Hi I have this example dataframe;
PLACE | DATE | NUMBER |
Toronto | 12JAN20201 | 0 |
Toronto | 13JAN20201 | 0 |
Toronto | 14JAN20201 | 99 |
Toronto | 15JAN20201 | 99 |
i want a new column in my data called DAYS - is should basically be based on if NUMBER is more than 10 then is shoul count from when it was less until when it became more than 10 from the earliest date - so in this case at TORONTO, 14JAN2021, 99 it would say in the new column 2 days
hope it makes senes
Ok. This gives you what you want.
data have;
input PLACE $ 1-7 Method $ 10-11 DATE :ddmmyy10. NUMBER;
format date ddmmyy10.;
datalines;
PLACE A A 12/01/2021 712
PLACE A B 12/01/2021 712
PLACE A A 13/01/2021 713
PLACE A B 13/01/2021 73
PLACE A A 14/01/2021 75
PLACE A B 14/01/2021 7
PLACE A A 15/01/2021 75
PLACE A B 15/01/2021 112
PLACE B A 12/01/2021 8
PLACE B B 12/01/2021 16
PLACE B A 13/01/2021 85
PLACE B B 13/01/2021 15
PLACE B A 14/01/2021 85
PLACE B B 14/01/2021 1
PLACE B A 15/01/2021 86
PLACE B B 15/01/2021 16
PLACE C A 12/01/2021 188
PLACE C B 12/01/2021 345
PLACE C A 13/01/2021 188
PLACE C B 13/01/2021 67
PLACE C A 14/01/2021 188
PLACE C B 14/01/2021 67
PLACE C A 15/01/2021 188
PLACE C B 15/01/2021 67
;
data want;
if _N_ = 1 then do;
dcl hash h();
h.definekey('place', 'method');
h.definedata('number', 'date');
h.definedone();
end;
set have;
by place;
if first.place then do;
a = 0; b = 0;
end;
n = number;
d = date;
if h.find() ne 0 then new = 0;
else do;
if n > 10 & number <= 10 then new = d - date;
date = d;
number = n;
end;
h.replace();
number = n;
date = d;
if method = "A" then a = max(a, new);
if method = "B" then b = max(b, new);
if last.place;
retain a b;
keep place a b;
run;
Result:
PLACE a b PLACE A 0 1 PLACE B 1 1 PLACE C 0 0
You may need to provide a more complex example. There are some questions that you need to answer or demonstrate in your data.
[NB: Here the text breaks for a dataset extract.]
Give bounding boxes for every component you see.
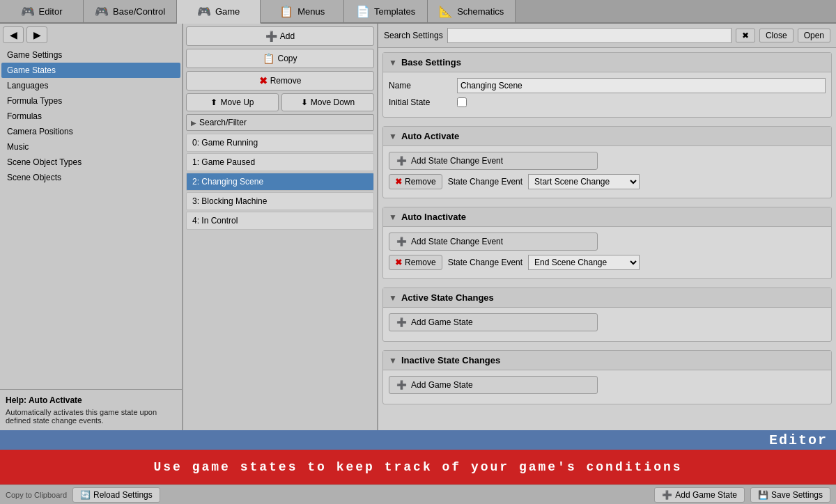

1) Do you have more than one value for place and should the process start over with the "earliest date" when a new Place is encountered
2) is your data sorted by Place and date?
3) Does the first record/"earliest date" for Place always have a 0? Always have a value less than 10?
4) Does the value of number decrease and then increase? If the value of number decreases to below 10 might that become an "earliest date"
5) Is your date variable a SAS date value, i.e. a numeric variable with a Date format assigned?
6) What value should days have, and on which records, if Number never goes over 10?
7) Is the value of Days only to appear on one record? More than 1? If more than 1 which records?
Do you have more than one plane? Can there be gaps in your data?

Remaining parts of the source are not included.